Saying she fears people could wind up in legal trouble, Gov. Jan Brewer on Tuesday ordered the state attorney general to get a federal court to rule whether Arizona can implement its medical marijuana law.
Brewer said it was always known there was a conflict between the law, which lets Arizonans with a doctor's recommendation get a state-issued card letting them purchase and use marijuana, and the federal statutes which make possession, sale and transportation a felony.
But she said a letter from Dennis Burke, the U.S. Attorney for Arizona, to her state health chief appeared to be a warning that anyone involved -- from patients and dispensary operators to landlords and even state health officials -- could wind up being prosecuted by his office.
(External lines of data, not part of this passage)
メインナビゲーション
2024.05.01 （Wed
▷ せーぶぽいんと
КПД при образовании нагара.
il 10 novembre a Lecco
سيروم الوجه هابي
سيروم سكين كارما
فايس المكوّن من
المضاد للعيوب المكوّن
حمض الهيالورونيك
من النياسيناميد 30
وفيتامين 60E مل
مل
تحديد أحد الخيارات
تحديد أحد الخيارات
"I believe in the will of the people,'' Brewer said, even though she personally opposed the initiative. "Unfortunately, with this piece of legislation, there are some pretty serious consequences if we don't get them resolved,'' she continued. "And I, as governor, am not willing to put those people at risk.''
Despite that, the state will continue issuing "qualified patient'' cards to anyone who produces the required doctor's certification that they have a medical condition which can be treated with marijuana.
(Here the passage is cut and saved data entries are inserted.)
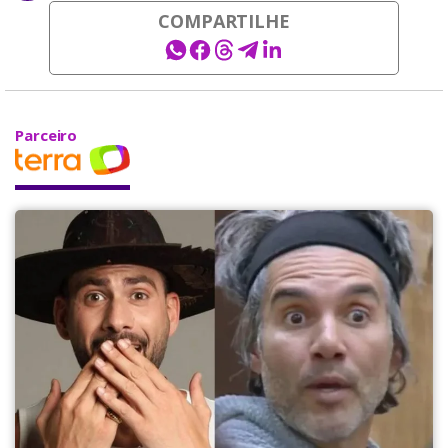
COMPARTILHE
Parceiro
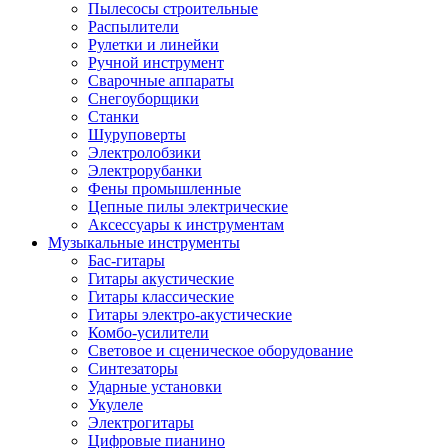
Пылесосы строительные
Распылители
Рулетки и линейки
Ручной инструмент
Сварочные аппараты
Снегоуборщики
Станки
Шуруповерты
Электролобзики
Электрорубанки
Фены промышленные
Цепные пилы электрические
Аксессуары к инструментам
Музыкальные инструменты
Бас-гитары
Гитары акустические
Гитары классические
Гитары электро-акустические
Комбо-усилители
Световое и сценическое оборудование
Синтезаторы
Ударные установки
Укулеле
Электрогитары
Цифровые пианино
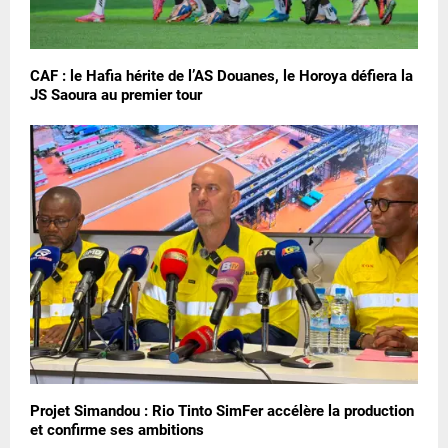
CAF : le Hafia hérite de l’AS Douanes, le Horoya défiera la
JS Saoura au premier tour
Projet Simandou : Rio Tinto SimFer accélère la production
et confirme ses ambitions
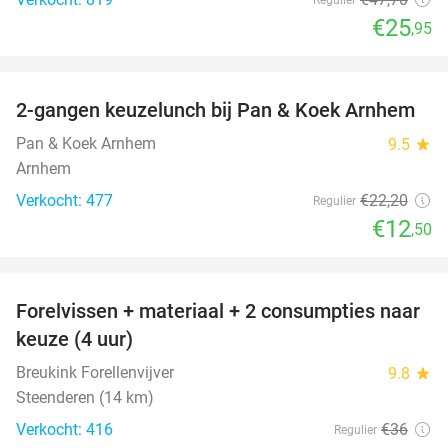
€25
,95
favorite_border
2-gangen keuzelunch bij Pan & Koek Arnhem
44%
Pan & Koek Arnhem
9.5
star
Arnhem
Verkocht: 477
€22
,20
Regulier
€12
,50
favorite_border
Forelvissen + materiaal + 2 consumpties naar
50%
keuze (4 uur)
Breukink Forellenvijver
9.8
star
Steenderen (14 km)
Verkocht: 416
€36
Regulier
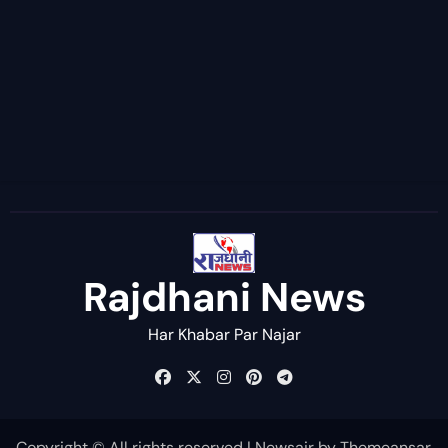
Rajdhani News
Har Khabar Par Najar
Copyright © All rights reserved
|
Newsair
by
Themeansar
.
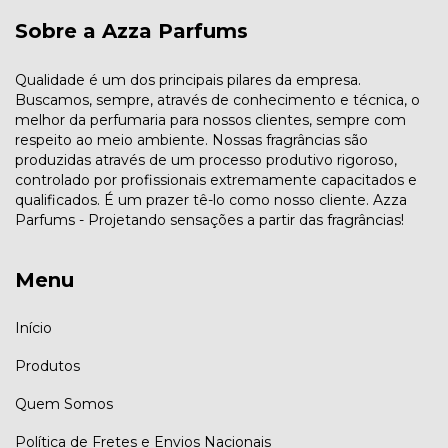
Sobre a Azza Parfums
Qualidade é um dos principais pilares da empresa.
Buscamos, sempre, através de conhecimento e técnica, o
melhor da perfumaria para nossos clientes, sempre com
respeito ao meio ambiente. Nossas fragrâncias são
produzidas através de um processo produtivo rigoroso,
controlado por profissionais extremamente capacitados e
qualificados. É um prazer tê-lo como nosso cliente. Azza
Parfums - Projetando sensações a partir das fragrâncias!
Menu
Início
Produtos
Quem Somos
Política de Fretes e Envios Nacionais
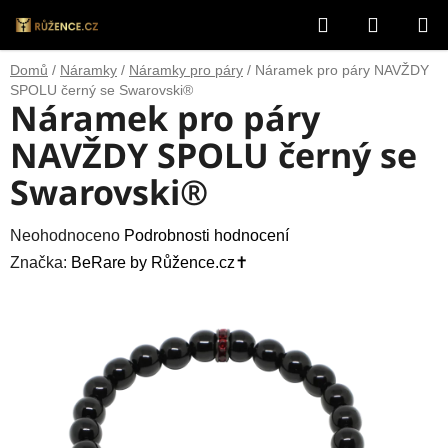
Přejít
Hledat
NÁKUP
na
obsah
KOŠÍK
Domů
/
Náramky
/
Náramky pro páry
/
Náramek pro páry NAVŽDY
SPOLU černý se Swarovski®
Náramek pro páry
NAVŽDY SPOLU černý se
Swarovski®
Průměrné
Neohodnoceno
Podrobnosti hodnocení
hodnocení
Značka:
BeRare by Růžence.cz✝️
produktu
je
0,0
z
5
hvězdiček.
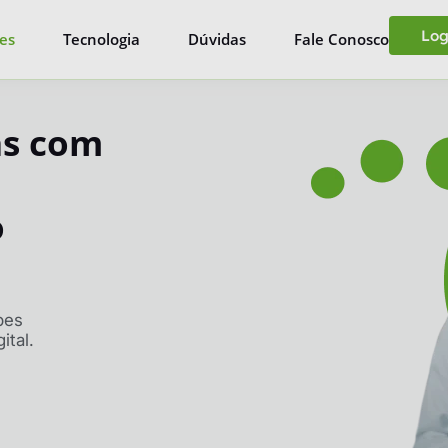
Log
es
Tecnologia
Dúvidas
Fale Conosco
as com
o
pes
ital.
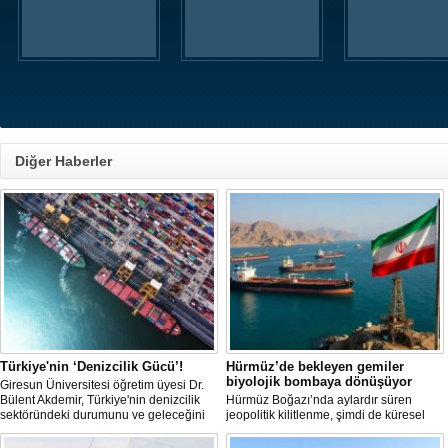
Diğer Haberler
Türkiye'nin ‘Denizcilik Gücü’!
Hürmüz’de bekleyen gemiler
biyolojik bombaya dönüşüyor
Giresun Üniversitesi öğretim üyesi Dr.
Bülent Akdemir, Türkiye'nin denizcilik
Hürmüz Boğazı’nda aylardır süren
sektöründeki durumunu ve geleceğini
jeopolitik kilitlenme, şimdi de küresel
değerlendirdi.
ölçekte bir çevre felaketinin kapısını
aralamış olabilir. Sıcak sularda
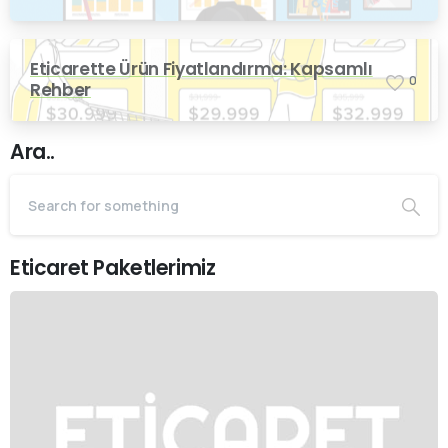
Eticarette Ürün Fiyatlandırma: Kapsamlı
0
Rehber
Ara..
Eticaret Paketlerimiz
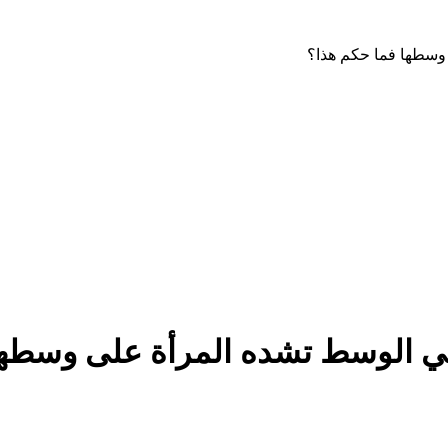
 وسطها فما حكم هذا؟
في الوسط تشده المرأة على وسطها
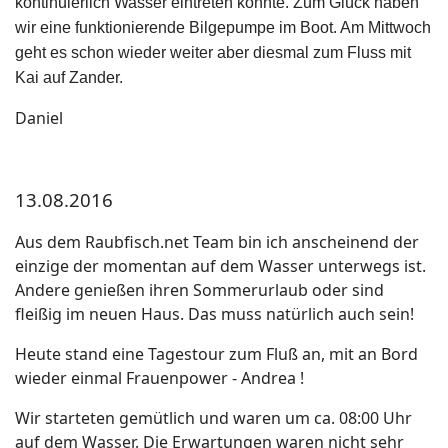
kontinuierlich Wasser eintreten konnte. Zum Glück haben
wir eine funktionierende Bilgepumpe im Boot. Am Mittwoch
geht es schon wieder weiter aber diesmal zum Fluss mit
Kai auf Zander.
Daniel
13.08.2016
Aus dem Raubfisch.net Team bin ich anscheinend der
einzige der momentan auf dem Wasser unterwegs ist.
Andere genießen ihren Sommerurlaub oder sind
fleißig im neuen Haus. Das muss natürlich auch sein!
Heute stand eine Tagestour zum Fluß an, mit an Bord
wieder einmal Frauenpower - Andrea !
Wir starteten gemütlich und waren um ca. 08:00 Uhr
auf dem Wasser. Die Erwartungen waren nicht sehr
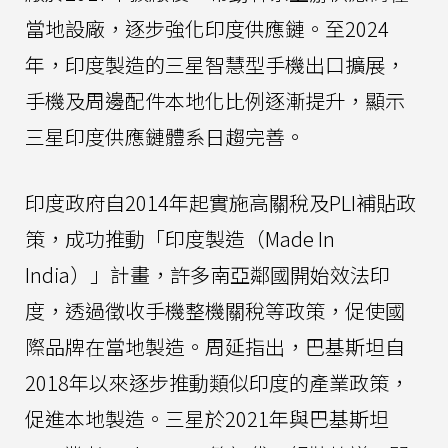
當地設廠，逐步強化印度供應鏈。至2024
年，印度製造的三星智慧型手機出口擴展，
手機及周邊配件本地化比例逐漸提升，顯示
三星印度供應鏈體系日趨完善。
印度政府自2014年起實施高關稅及PLI補貼政
策，成功推動「印度製造（Made In
India）」計畫，許多南亞鄰國開始效法印
度，透過徵收手機整機關稅等政策，促使國
際品牌在當地製造。周延指出，巴基斯坦自
2018年以來逐步推動類似印度的產業政策，
促進本地製造。三星於2021年與巴基斯坦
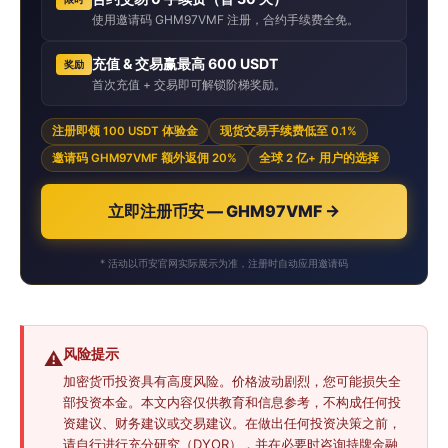
使用邀请码 GHM97VMF 注册，合约手续费全免。
充值 & 交易赢最高 600 USDT
奖励
首次充值 + 交易即可解锁阶梯奖励。
注册即领 100 USDT 体验金
现货交易手续费低至 0.1%
邀请码 GHM97VMF 额外返佣 20%
全球 2 亿+ 用户的选择
立即注册币安 — GHM97VMF →
* 活动以币安官网实际展示为准，注册时自动应用邀请码
风险提示
⚠️
加密货币投资具有高度风险。价格波动剧烈，您可能损失全
部投资本金。本文内容仅供教育和信息参考，不构成任何投
资建议、财务建议或交易建议。在做出任何投资决策之前，
请自行进行充分研究（DYOR），并在必要时咨询持牌金融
Gubernatorial press aide Matthew Benson said the state really has no choice: The initiative approved in November says if the state does not accept applications, then anyone who has the doctor's recommendation is automatically considered to have been issued a card.
About 4,000 Arizonans already are certified under state law to be able to purchase up to 2 1/2 ounces of marijuana every two weeks.
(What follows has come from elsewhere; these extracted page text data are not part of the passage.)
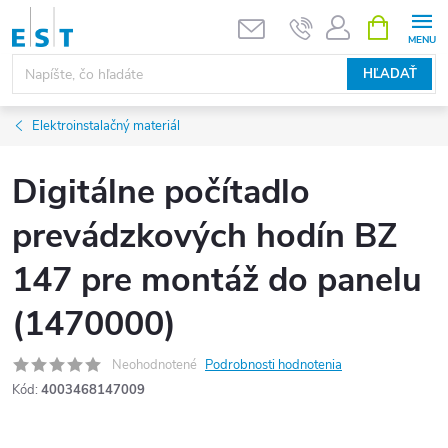
Prejsť
NÁKUPN
KOŠÍK
na
obsah
HĽADAŤ
Elektroinstalačný materiál
Digitálne počítadlo
prevádzkových hodín BZ
147 pre montáž do panelu
(1470000)
Neohodnotené
Podrobnosti hodnotenia
Kód:
4003468147009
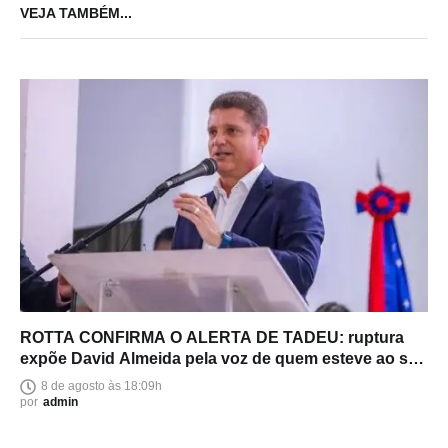
VEJA TAMBÉM...
ROTTA CONFIRMA O ALERTA DE TADEU: ruptura
expõe David Almeida pela voz de quem esteve ao seu
lado
8 de agosto às 18:09h
por
admin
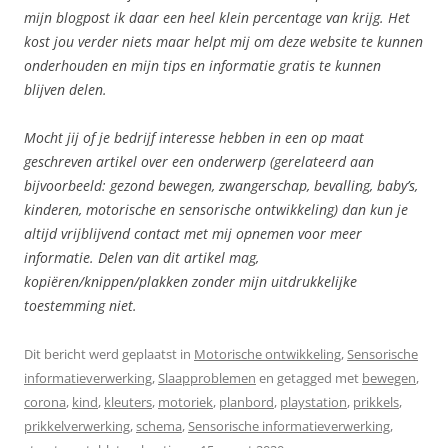
mijn blogpost ik daar een heel klein percentage van krijg. Het
kost jou verder niets maar helpt mij om deze website te kunnen
onderhouden en mijn tips en informatie gratis te kunnen
blijven delen.
Mocht jij of je bedrijf interesse hebben in een op maat
geschreven artikel over een onderwerp (gerelateerd aan
bijvoorbeeld: gezond bewegen, zwangerschap, bevalling, baby’s,
kinderen, motorische en sensorische ontwikkeling) dan kun je
altijd vrijblijvend contact met mij opnemen voor meer
informatie. Delen van dit artikel mag,
kopiëren/knippen/plakken zonder mijn uitdrukkelijke
toestemming niet.
Dit bericht werd geplaatst in
Motorische ontwikkeling
,
Sensorische
informatieverwerking
,
Slaapproblemen
en getagged met
bewegen
,
corona
,
kind
,
kleuters
,
motoriek
,
planbord
,
playstation
,
prikkels
,
prikkelverwerking
,
schema
,
Sensorische informatieverwerking
,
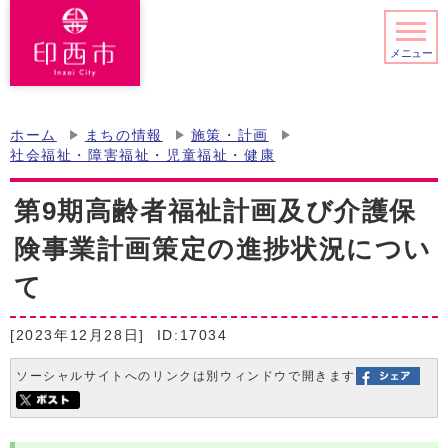
メニュー
ホーム
まちの情報
施策・計画
社会福祉・障害福祉・児童福祉・健康
第9期高齢者福祉計画及び介護保
険事業計画策定の進捗状況につい
て
[2023年12月28日]
ID:17034
ソーシャルサイトへのリンクは別ウィンドウで開きます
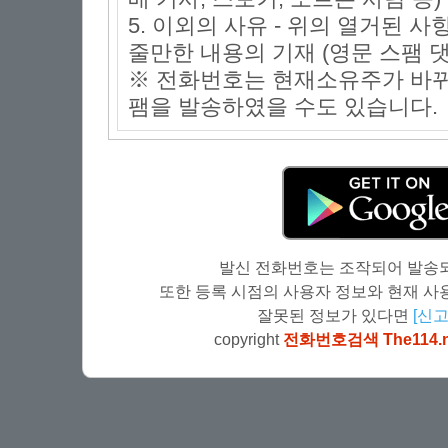
5. 이외의 사유 - 위의 열거된 
줄만한 내용의 기재 (영문 스팸 댓
※ 전화번호는 현재소유주가 바뀌
팸을 발송하였을 수도 있습니다.
발신 전화번호는 조작되어 발송되
또한 등록 시점의 사용자 정보와 현재 사용
잘못된 정보가 있다면
[신고
copyright
전화번호검색 The114.n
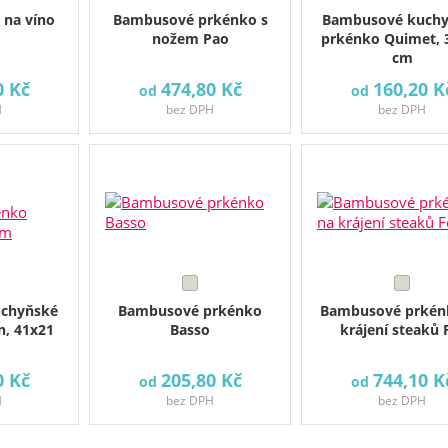
 na víno
Bambusové prkénko s
Bambusové kuch
nožem Pao
prkénko Quimet, 
cm
0 Kč
474,80 Kč
160,20 K
od
od
H
bez DPH
bez DPH
chyňské
Bambusové prkénko
Bambusové prkén
n, 41x21
Basso
krájení steaků 
0 Kč
205,80 Kč
744,10 K
od
od
H
bez DPH
bez DPH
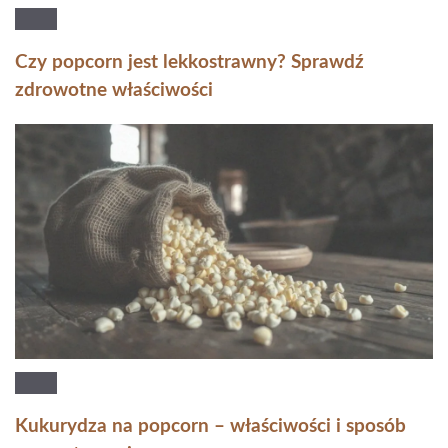
Czy popcorn jest lekkostrawny? Sprawdź
zdrowotne właściwości
Kukurydza na popcorn – właściwości i sposób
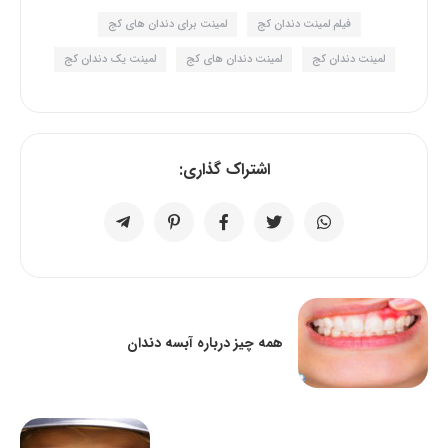
فیلم لمینت دندان کج
لمینت برای دندان های کج
لمینت دندان کج
لمینت دندان های کج
لمینت یک دندان کج
اشتراک گذاری:
همه چیز درباره آبسه دندان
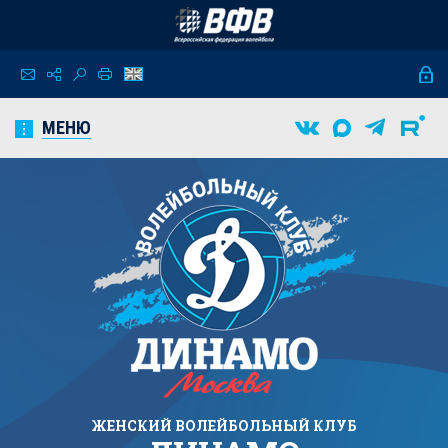
МЕНЮ
ЖЕНСКИЙ
ВОЛЕЙБОЛЬНЫЙ КЛУБ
But Benson said it remains unclear whether the state will start issuing licenses for dispensaries to sell the drug commercially while the lawsuit progresses. The first applications can be submitted this coming week.
The move drew fire from Ryan Hurley, an attorney who represents dispensary owners.
Hurley said he understands why the governor and Attorney General Tom Horne would want a federal judge to clarify whether Arizonans can be prosecuted under federal law even if they are following the state law.
But Hurley pointed out that Horne admitted he will not be asking the court to uphold the law or rule that it trumps federal statutes. Instead, the state is not taking a position.
He said Horne and Brewer should be defending the right of Arizonans to pass their own laws and decide what medicines should be available in the state.
Brewer sidestepped repeated questions of why the state is not mounting a vigorous defense of the law.
Horne said there are issues of states' rights involved.
But he said that, unlike the fight he is waging with the federal government over Arizona's immigration laws, there is a clear conflict between the goals of the state and federal statutes. That, he said, makes it inappropriate for him to demand that a federal judge rule that federal prosecutors cannot enforce federal laws in Arizona.
In his letter to Will Humble, the state health director, Burke said he intends to follow "guidance'' from superiors in Washington not to focus his limited resources on seriously ill patients who use marijuana as part of a doctor's treatment program.
"The public should understand, however, that even clear and unambiguous compliance with the Arizona Medical Marijuana Act does not render possession or distribution of marijuana lawful under federal statute,'' Burke wrote.
Potentially more significant, Burke had special words of caution to those who are in the business of growing marijuana even if they have a cultivation license from the state. And he said even those on the periphery, including property owners, landlords and organizations that finance dispensaries, risk not just federal criminal prosecution but also having the assets seized.
"This compliance with Arizona laws and regulations does not provide a safe harbor, nor immunity from federal prosecution,'' Burke wrote.
The governor said that conflict needs to be resolved.
"What we have here is a failure to communicate,'' said Brewer, quoting from the movie "Cool Hand Luke.'' She said that leaves a bunch of questions unanswered beyond the basic one of whether the Arizona law is legal.
She wants to know whether state officials who issue dispensary licenses can be prosecuted because they are "facilitating'' the distribution of marijuana. And Brewer said she fears that the state Department of Public Safety could lose federal grants by refusing as a matter of policy to arrest those caught with the drug simply because they are complying with state law.